Show me the money! Big Q $ h Contest at PHDays 2012

Visitors to the Positive Hack Days 2012 forum, which took place recently at the Digital October techno center, could not only listen to the reports of the information security professionals and watch the epic battle of CTF hackers, but also took part in the discussion of important issues of the security industry in the specialized sections.

One of such discussion venues was the section “How do they protect money?”, Moderated by Artem Sychev (Head of the Information Security Department of the Russian Agricultural Bank). In addition to the theory — discussing the pressing issues facing the banking security industry — there was also a practical part in the section — the Big Q $ h Contest. Participants were required to demonstrate their skills in the field of exploiting typical vulnerabilities in the services of RBS systems - mainly logical, rather than web vulnerabilities.
')
Especially for this competition, we have developed our own RB System from scratch and put into it typical vulnerabilities identified by Positive Technologies experts during the security analysis of such systems. The development was named PHDays I-Bank and was a typical Internet bank with a web interface, PIN codes for access to the account and processing.



The day before the contest, participants received an OS image with a deployed RBS system and a test base, as well as, of course, the source codes of this RBS itself. Accordingly, the search for vulnerabilities and writing an exploit was given about a day.
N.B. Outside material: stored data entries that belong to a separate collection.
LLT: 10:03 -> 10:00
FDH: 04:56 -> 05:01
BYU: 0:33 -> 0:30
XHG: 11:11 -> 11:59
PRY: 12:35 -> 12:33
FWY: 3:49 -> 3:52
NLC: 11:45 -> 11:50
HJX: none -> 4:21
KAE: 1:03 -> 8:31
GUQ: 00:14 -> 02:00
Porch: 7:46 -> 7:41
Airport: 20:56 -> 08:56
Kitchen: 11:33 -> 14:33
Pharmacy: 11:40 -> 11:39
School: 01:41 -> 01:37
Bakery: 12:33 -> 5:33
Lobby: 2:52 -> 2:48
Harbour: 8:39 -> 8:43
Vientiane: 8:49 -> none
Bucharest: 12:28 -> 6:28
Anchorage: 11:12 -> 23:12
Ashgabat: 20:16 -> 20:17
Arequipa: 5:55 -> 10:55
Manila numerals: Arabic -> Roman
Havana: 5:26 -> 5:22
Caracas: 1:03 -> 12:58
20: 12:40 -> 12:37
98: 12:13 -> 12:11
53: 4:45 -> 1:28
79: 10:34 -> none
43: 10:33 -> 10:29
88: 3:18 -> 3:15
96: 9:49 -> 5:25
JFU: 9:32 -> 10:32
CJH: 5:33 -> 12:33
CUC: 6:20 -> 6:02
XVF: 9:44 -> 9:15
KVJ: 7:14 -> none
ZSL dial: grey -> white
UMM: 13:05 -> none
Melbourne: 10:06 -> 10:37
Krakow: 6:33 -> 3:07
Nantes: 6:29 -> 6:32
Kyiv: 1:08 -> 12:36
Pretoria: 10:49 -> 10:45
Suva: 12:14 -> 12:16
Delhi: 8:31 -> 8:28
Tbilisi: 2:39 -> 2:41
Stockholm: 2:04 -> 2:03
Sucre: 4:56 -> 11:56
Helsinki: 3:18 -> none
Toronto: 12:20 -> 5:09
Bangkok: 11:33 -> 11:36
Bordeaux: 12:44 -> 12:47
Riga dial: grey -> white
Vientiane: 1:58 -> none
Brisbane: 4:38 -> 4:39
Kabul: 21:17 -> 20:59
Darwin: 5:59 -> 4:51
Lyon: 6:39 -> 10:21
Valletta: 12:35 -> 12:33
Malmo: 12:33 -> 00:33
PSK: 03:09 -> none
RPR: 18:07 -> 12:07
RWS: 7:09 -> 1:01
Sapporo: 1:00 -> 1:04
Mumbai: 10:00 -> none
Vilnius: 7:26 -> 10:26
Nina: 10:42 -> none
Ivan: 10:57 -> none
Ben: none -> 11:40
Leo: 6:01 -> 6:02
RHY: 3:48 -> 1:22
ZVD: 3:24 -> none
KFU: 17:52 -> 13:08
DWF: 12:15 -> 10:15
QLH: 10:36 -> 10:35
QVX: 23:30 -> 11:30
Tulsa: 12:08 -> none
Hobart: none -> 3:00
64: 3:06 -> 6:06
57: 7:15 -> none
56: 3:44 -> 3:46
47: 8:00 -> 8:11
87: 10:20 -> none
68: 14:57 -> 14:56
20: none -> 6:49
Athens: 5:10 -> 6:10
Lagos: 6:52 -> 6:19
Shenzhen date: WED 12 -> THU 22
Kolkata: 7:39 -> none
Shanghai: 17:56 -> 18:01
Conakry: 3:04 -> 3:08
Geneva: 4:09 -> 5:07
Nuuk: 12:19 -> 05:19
During the competition, each participant received his account in the RBS and a real bank card tied to a specific account.



The contest lasted 30 minutes, during which time the participants had to hack the combat base, transfer money from other accounts to theirs, and then - with the help of a issued card - cash the money in the ATM, which was waiting for the winners in the lobby, filled with money.



Although this possibility was not advertised, it was possible to steal money not only from the accounts of the “bank”, but also from other participants of the competition;) The state of the accounts was displayed on a large screen and the audience watched the process going for half an hour and who could steal make more money.



As a result, the winner of the competition was Gifts , which was able to withdraw 3500 rubles., Chipik took the second place (900 rubles), and Raz0r became the third. ATM issued money without problems: everything is fair.

CTF vs Online HackQuest

Further to the competition joined the team of CTF. Their task was to protect RBS. They also got an OS image with a DBO system (and source codes), as well as a test base. They spent 4 hours searching for and fixing vulnerabilities, and it was possible to eliminate vulnerabilities — only without disrupting the system’s operation: a situation in which the system could not be hacked because it didn’t work was not allowed.

The hackers in this competition were Internet users participating in the Online HackQuest competition. After gaining access to the VPN, they had half an hour to launch an attack and withdraw money from the CTF team’s accounts (see our special habratopeke for detailed rules). The winners of this fight left the team CTF: they managed to save almost all their money.

Following the results of the competition, both the participants and the audience agreed that he was a success and became the highlight of the competitive program of the forum. We already have ideas on how to make the competition even more exciting and entertaining, we will try to implement them at PHDays 2013. See you next year!

PS Once again we recall that the above-mentioned RBS system was developed by the specialists of Positive Technologies especially for the competitions within the framework of the PHDays 2012 forum. It is NOT a system that actually works in any of the existing banks; while it is as close as possible to similar systems and contains their characteristic vulnerabilities.